With this new program, the FlyAway bus service will be an even better alternative to driving and parking at LAX. We've all experienced the traffic headaches, parking fees, and long check-in lines at LAX, but now we can skip all that with the FlyAway bus. After a quick ride on the bus, you can go straight to your departure gate, and your bags will be handled for you. This new program is another example of our city working to ease traffic gridlock and improve the quality of life for commuters and air travelers.
I really like this new program and I want you all to give it a try. Watch for more FlyAway bus routes coming soon, and for more info on this great new program, visit the Los Angeles World Airports website at www.lawa.org.
Friday, September 08, 2006
Given how lucky we are to embrace the Santa Monica Bay, the quality of our waters is a significant issue for our district, and a priority for Bill. It's also a priority for the citizens of Los Angeles, who in 2004 overwhelmingly approved Proposition O- a $500 million general bond measure to help the city of Los Angeles clean up the polluted storm water that flows to our rivers, lakes, and beaches. Storm water runoff caused by rain, irrigation, and other water sources carries tons of trash and dangerous bacteria from our streets directly to our rivers, oceans and beaches, without treatment.
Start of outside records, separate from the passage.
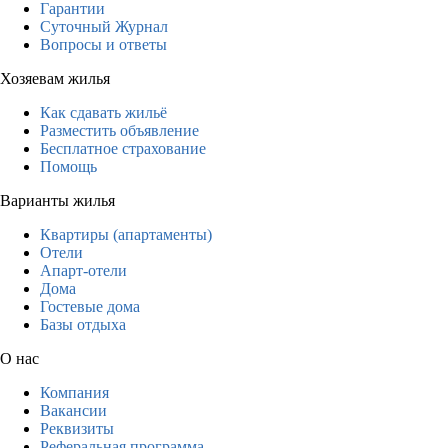
Гарантии
Суточный Журнал
Вопросы и ответы
Хозяевам жилья
Как сдавать жильё
Разместить объявление
Бесплатное страхование
Помощь
Варианты жилья
Квартиры (апартаменты)
Отели
Апарт-отели
Дома
Гостевые дома
Базы отдыха
О нас
Компания
Вакансии
Реквизиты
Реферальная программа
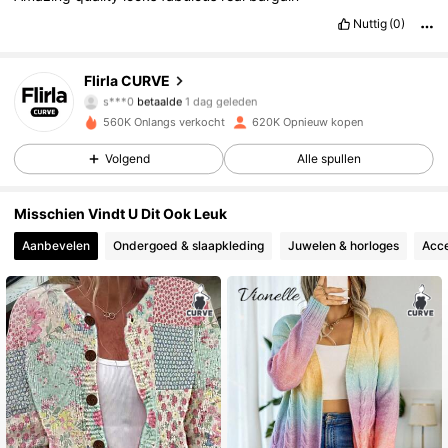
Nuttig
(0)
125K Volgers
4.83
Flirla CURVE
s***0
betaalde
1 dag geleden
j***7
gevolgd
3 uur geleden
560K Onlangs verkocht
620K Opnieuw kopen
125K Volgers
4.83
Volgend
Alle spullen
125K Volgers
4.83
Misschien Vindt U Dit Ook Leuk
Aanbevelen
Ondergoed & slaapkleding
Juwelen & horloges
Acce
125K Volgers
4.83
125K Volgers
4.83
125K Volgers
4.83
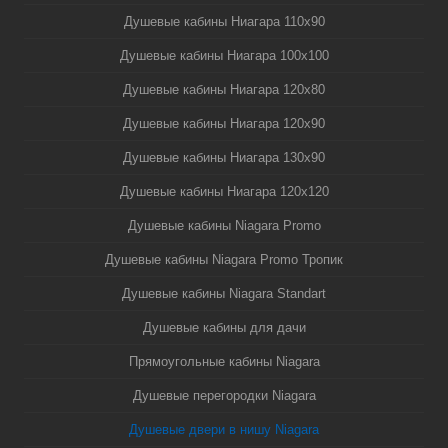
Душевые кабины Ниагара 110x90
Душевые кабины Ниагара 100x100
Душевые кабины Ниагара 120x80
Душевые кабины Ниагара 120x90
Душевые кабины Ниагара 130x90
Душевые кабины Ниагара 120x120
Душевые кабины Niagara Promo
Душевые кабины Niagara Promo Тропик
Душевые кабины Niagara Standart
Душевые кабины для дачи
Прямоугольные кабины Niagara
Душевые перегородки Niagara
Душевые двери в нишу Niagara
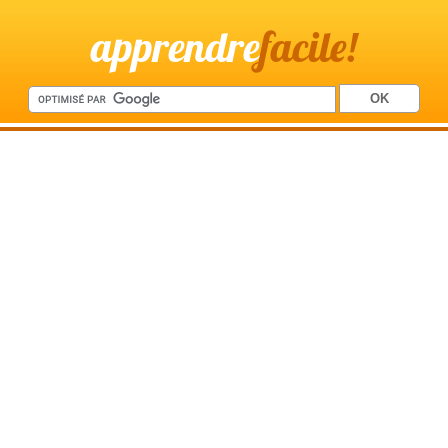
apprendre
facile!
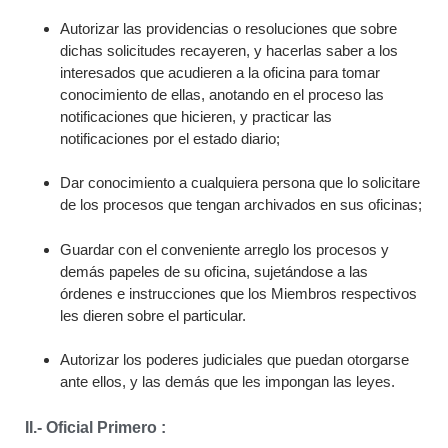
Autorizar las providencias o resoluciones que sobre
dichas solicitudes recayeren, y hacerlas saber a los
interesados que acudieren a la oficina para tomar
conocimiento de ellas, anotando en el proceso las
notificaciones que hicieren, y practicar las
notificaciones por el estado diario;
Dar conocimiento a cualquiera persona que lo solicitare
de los procesos que tengan archivados en sus oficinas;
Guardar con el conveniente arreglo los procesos y
demás papeles de su oficina, sujetándose a las
órdenes e instrucciones que los Miembros respectivos
les dieren sobre el particular.
Autorizar los poderes judiciales que puedan otorgarse
ante ellos, y las demás que les impongan las leyes.
II.- Oficial Primero :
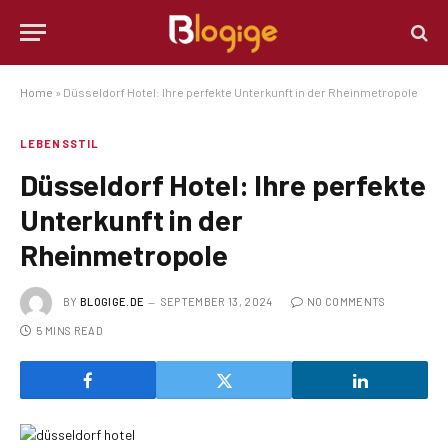
Home
»
Düsseldorf Hotel: Ihre perfekte Unterkunft in der Rheinmetropole
LEBENSSTIL
Düsseldorf Hotel: Ihre perfekte
Unterkunft in der
Rheinmetropole
BY
BLOGIGE.DE
SEPTEMBER 13, 2024
NO COMMENTS
5 MINS READ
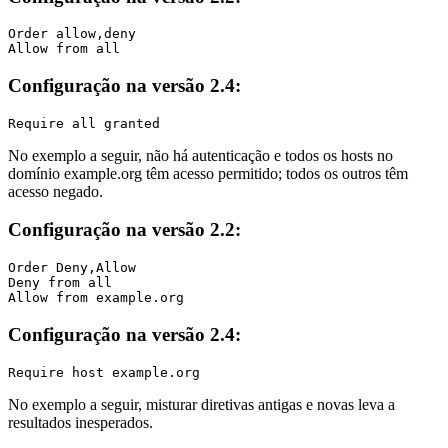
Order allow,deny

Allow from all
Configuração na versão 2.4:
Require all granted
No exemplo a seguir, não há autenticação e todos os hosts no
domínio example.org têm acesso permitido; todos os outros têm
acesso negado.
Configuração na versão 2.2:
Order Deny,Allow

Deny from all

Allow from example.org
Configuração na versão 2.4:
Require host example.org
No exemplo a seguir, misturar diretivas antigas e novas leva a
resultados inesperados.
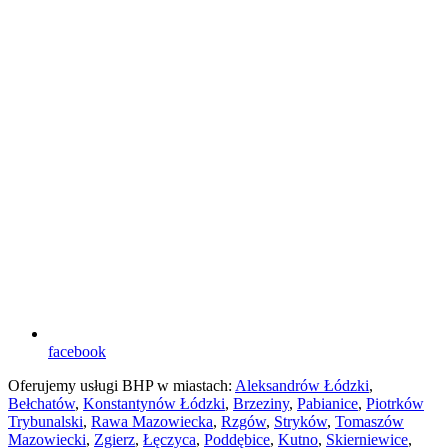
facebook
Oferujemy usługi BHP w miastach:
Aleksandrów Łódzki
,
Bełchatów
,
Konstantynów Łódzki
,
Brzeziny
,
Pabianice
,
Piotrków
Trybunalski
,
Rawa Mazowiecka
,
Rzgów
,
Stryków
,
Tomaszów
Mazowiecki
,
Zgierz
,
Łęczyca
,
Poddębice
,
Kutno
,
Skierniewice
,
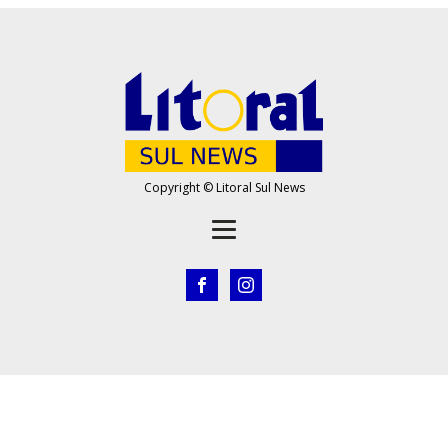
Copyright © Litoral Sul News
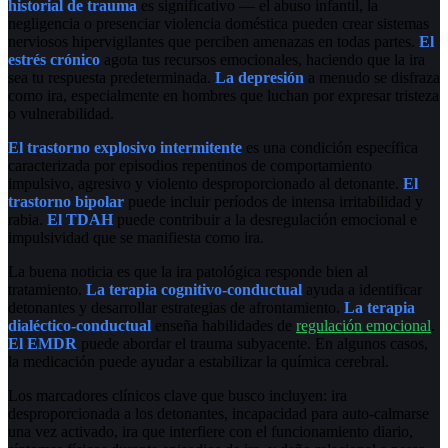
historial de trauma
es significativo — el abuso infantil, la
negligencia o presenciar violencia doméstica pueden crear sistemas
nerviosos hipervigilantes que perciben amenazas en todas partes.
El
estrés crónico
agota tus recursos emocionales, haciendo que la ira
sea tu respuesta predeterminada.
La depresión
a menudo se disfraza
como ira, especialmente en hombres que luchan por expresar tristeza
o vulnerabilidad.
El trastorno explosivo intermitente
es una condición específica
caracterizada por episodios repentinos de comportamiento
impulsivo, agresivo y violento desproporcionado al detonante.
El
trastorno bipolar
puede incluir períodos de intensa irritabilidad y
rabia.
El TDAH
puede contribuir a la desregulación emocional e
impulsividad que se manifiesta como ira.
La buena noticia es que la ira patológica responde bien al
tratamiento.
La terapia cognitivo-conductual
ayuda a identificar
detonantes y desarrollar estrategias de afrontamiento.
La terapia
dialéctico-conductual
enseña habilidades de
regulación emocional
.
El EMDR
puede abordar el trauma subyacente. En algunos casos,
la medicación puede ayudar a estabilizar la química cerebral.
Los marcadores clínicos clave que busco incluyen: ira
desproporcionada a los detonantes, incapacidad para auto-calmarse
una vez activado, ira que interfiere con el funcionamiento diario,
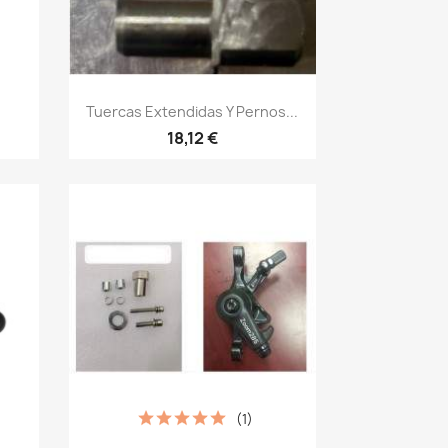
Vista rápida

Tuercas Extendidas Y Pernos...
18,12 €
(1)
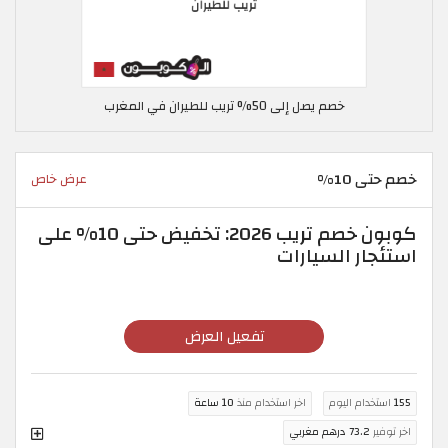
خصم يصل إلى 50% تريب للطيران في المغرب
خصم حتى 10%
عرض خاص
كوبون خصم تريب 2026: تخفيض حتى 10% على
استئجار السيارات
تفعيل العرض
155
استخدام اليوم
اخر استخدام منذ
10 ساعة
اخر توفير
73.2 درهم مغربي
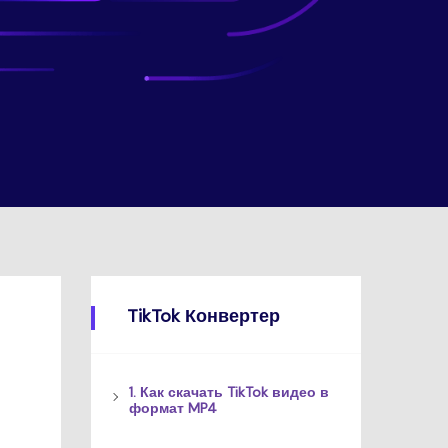
TikTok Конвертер
1. Как скачать TikTok видео в
формат MP4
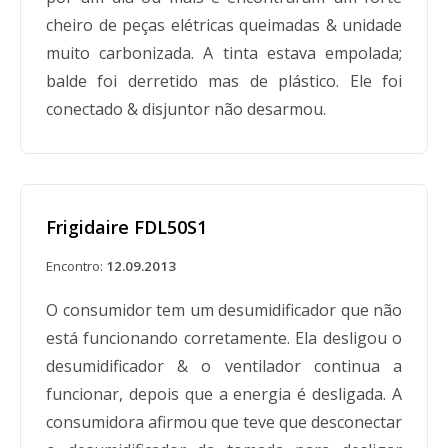
cheiro de peças elétricas queimadas & unidade
muito carbonizada. A tinta estava empolada;
balde foi derretido mas de plástico. Ele foi
conectado & disjuntor não desarmou.
Frigidaire FDL50S1
Encontro:
12.09.2013
O consumidor tem um desumidificador que não
está funcionando corretamente. Ela desligou o
desumidificador & o ventilador continua a
funcionar, depois que a energia é desligada. A
consumidora afirmou que teve que desconectar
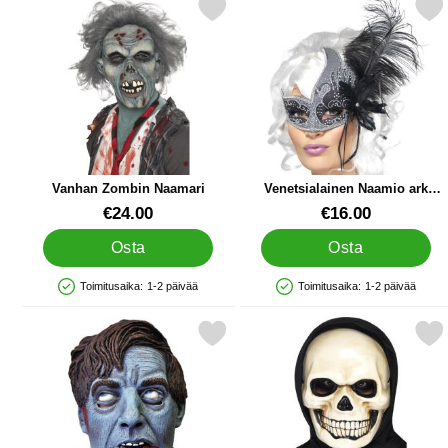
Merkitse vanhan Zombin Naamari suosikiksi
Merkitse venetsialainen Naamio
Vanhan Zombin Naamari
Venetsialainen Naamio ark
Archangel
Tuote.nro 1069
Tuote.nro 11817
€24.00
€16.00
Osta
Osta
Toimitusaika:
1-2 päivää
Toimitusaika:
1-2 päivää
Saatavuus: Varastossa
Saatavuus: Varastossa
Merkitse dawn of the Dead Flyboy Naamio suosikiksi
Merkitse pääkallonaamari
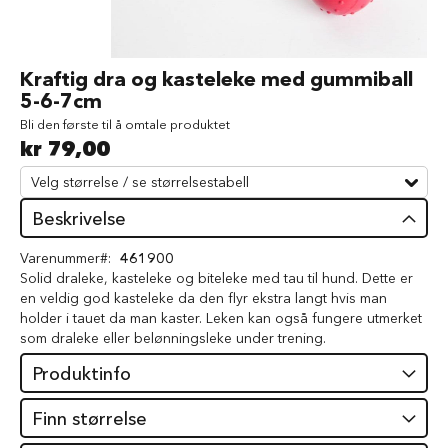
d
V
å
Gå
Kraftig dra og kasteleke med gummiball
t
til
5-6-7cm
f
begynnelsen
ô
Bli den første til å omtale produktet
av
r
kr 79,00
bildegalleri
t
i
l
h
Beskrivelse
u
n
Varenummer
461900
d
Solid draleke, kasteleke og biteleke med tau til hund. Dette er
en veldig god kasteleke da den flyr ekstra langt hvis man
G
holder i tauet da man kaster. Leken kan også fungere utmerket
o
d
som draleke eller belønningsleke under trening.
b
Produktinfo
i
t
e
Finn størrelse
r
t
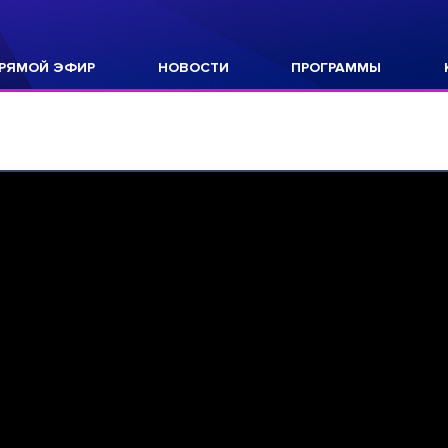
РЯМОЙ ЭФИР
НОВОСТИ
ПРОГРАММЫ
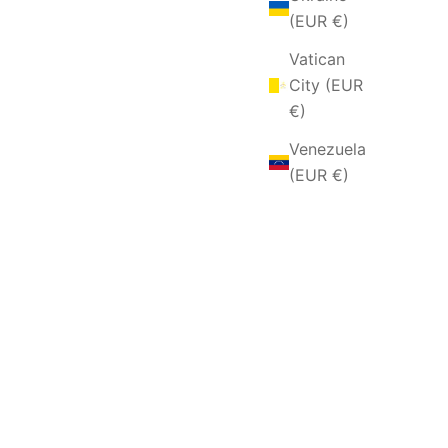
(EUR €)
Vatican
City (EUR
€)
Venezuela
(EUR €)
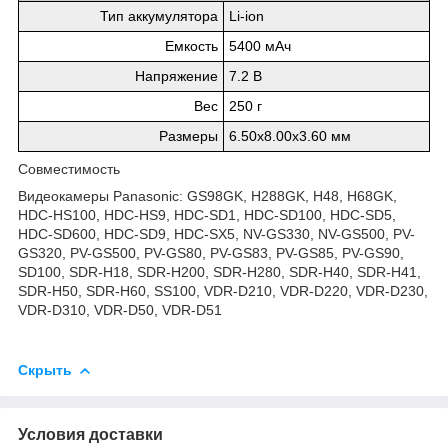
Тип аккумулятора
Li-ion
Емкость
5400 мАч
Напряжение
7.2 В
Вес
250 г
Размеры
6.50x8.00x3.60 мм
Совместимость
Видеокамеры Panasonic: GS98GK, H288GK, H48, H68GK,
HDC-HS100, HDC-HS9, HDC-SD1, HDC-SD100, HDC-SD5,
HDC-SD600, HDC-SD9, HDC-SX5, NV-GS330, NV-GS500, PV-
GS320, PV-GS500, PV-GS80, PV-GS83, PV-GS85, PV-GS90,
SD100, SDR-H18, SDR-H200, SDR-H280, SDR-H40, SDR-H41,
SDR-H50, SDR-H60, SS100, VDR-D210, VDR-D220, VDR-D230,
VDR-D310, VDR-D50, VDR-D51
Скрыть
Условия доставки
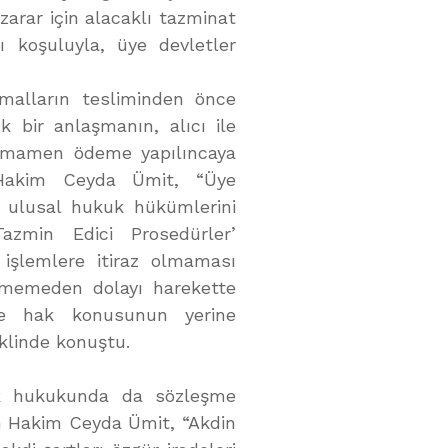
rar için alacaklı tazminat
ı koşuluyla, üye devletler
 malların tesliminden önce
k bir anlaşmanın, alıcı ile
 tamamen ödeme yapılıncaya
n Hakim Ceyda Ümit, “Üye
e ulusal hukuk hükümlerini
Tazmin Edici Prosedürler’
işlemlere itiraz olmaması
dememeden dolayı harekette
de hak konusunun yerine
klinde konuştu.
ürk hukukunda da sözleşme
en Hakim Ceyda Ümit, “Akdin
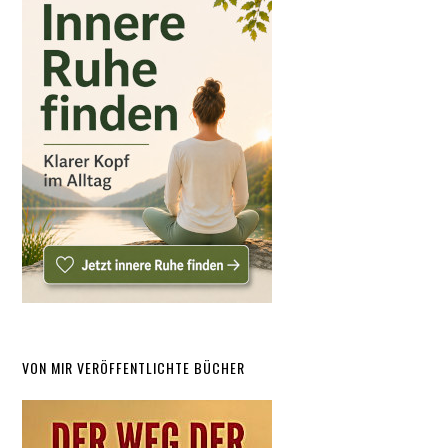
VON MIR VERÖFFENTLICHTE BÜCHER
On August 18th, we moved closer to improving our water quality when the City Council approved seven Prop O projects, two of which are in our district and aimed directly at improving water quality. These two projects will help to address Federal Clean Water Act standards, called "Total Maximum Daily Loads", or TMDLs, which are the maximum amount of a pollutant that the water body can receive and still meet water quality standards.
The first of these projects is an upgrade of eight low flow diversion (LFD) facilities to divert dry weather surface runoff to the Hyperion Treatment Plant for treatment. The Council funded this project at $5.98 million (design only). Currently, these LFDs operate during the summer months from April to October, but will eventually operate year round for dry weather flows. Upon completion of the City’s eight LFDs upgrade, 100% of the dry weather flow will be diverted to the sanitary sewer for treatment at the Hyperion Treatment Plant. This will eliminate 100% of the bacteria, oil and grease, metals, and other pollutants that are currently being discharged to the Santa Monica Bay during year-round dry weather flow. (Projects are currently being analyzed for treating wet weather flow.)
The second of these projects was funded by the Council in the amount of $13.3 million and is comprised of three components, two of which (below) are in CD11:
- The first is located within the Venice area and will create shallow, landscaped depression basins to infiltrate storm water through the creation of 20 tree wells. Pollutants are removed by a number of processes and the filtered runoff can either be allowed to infiltrate into the surrounding soil, or be discharged to the storm sewer system.
- The second component of this project is at the Mar Vista Recreation Center. The project will divert dry weather flows and the “first flush” from the Sawtelle Channel to the adjacent Mar Vista Recreation Center and Park. Two acres on the east ball field will be retrofitted to divert flow from storm drains and a cistern will be built, providing for water reuse through irrigation. A smart irrigation system will also be built, which will water the fields only when weather and soil properties indicate irrigation is necessary.